Imanol Uribe  • Réalisateur
(© Festival de San Sebastián)

Cineuropa a rencontré Imanol Uribe à l’occasion de la sortie de Lejos del mar [+lire aussi :
bande-annonce
interview : Imanol Uribe
fiche film
]
, un drame dans lequel Santi, un terroriste sorti de prison (Eduard Fernández), tombe par hasard sur Marina, une de ses victimes (Elena Anaya). Ce film qui aborde un sujet sensible a fait couler beaucoup d’encre à la dernière édition du Festival de San Sebastian, il y a à peine un an.

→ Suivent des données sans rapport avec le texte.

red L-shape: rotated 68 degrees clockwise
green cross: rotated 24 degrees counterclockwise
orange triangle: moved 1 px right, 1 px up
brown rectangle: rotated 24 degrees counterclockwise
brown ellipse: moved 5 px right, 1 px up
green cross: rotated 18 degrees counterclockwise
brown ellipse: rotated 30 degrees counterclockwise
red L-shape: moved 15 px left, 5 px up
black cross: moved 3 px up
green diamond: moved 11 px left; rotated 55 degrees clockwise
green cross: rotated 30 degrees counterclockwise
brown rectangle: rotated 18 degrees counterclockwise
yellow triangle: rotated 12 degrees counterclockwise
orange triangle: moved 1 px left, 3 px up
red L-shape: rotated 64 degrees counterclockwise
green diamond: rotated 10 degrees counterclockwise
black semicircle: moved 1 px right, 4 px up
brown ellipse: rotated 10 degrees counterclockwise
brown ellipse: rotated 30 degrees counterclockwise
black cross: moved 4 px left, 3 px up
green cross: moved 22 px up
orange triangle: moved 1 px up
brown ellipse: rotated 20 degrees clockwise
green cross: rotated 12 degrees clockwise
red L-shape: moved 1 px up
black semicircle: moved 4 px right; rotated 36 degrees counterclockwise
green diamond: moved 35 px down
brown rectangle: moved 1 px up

Cineuropa : Pour ce film, vous êtes retourné à Almeria, où vous aviez déjà tourné Bwana (1996). Pourquoi cet endroit ?
Imanol Uribe : Dès la phase d’écriture, mon co-scénariste Daniel Cebrián et moi avons tout de suite pensé à Cabo de Gata pour son paysage austère, un peu diamantin, désolé mais si beau. C’était le décor parfait pour cette histoire à la fois cruelle est magnifique. La difficulté qui s’est posée était de trouver un cabanon sur une plage déserte. Pour le trouver, nous avons parcouru toute la côte de long en large. Le seul que nous ayons pu trouver dans toute l’Espagne était sur la plage de Rodalquilar.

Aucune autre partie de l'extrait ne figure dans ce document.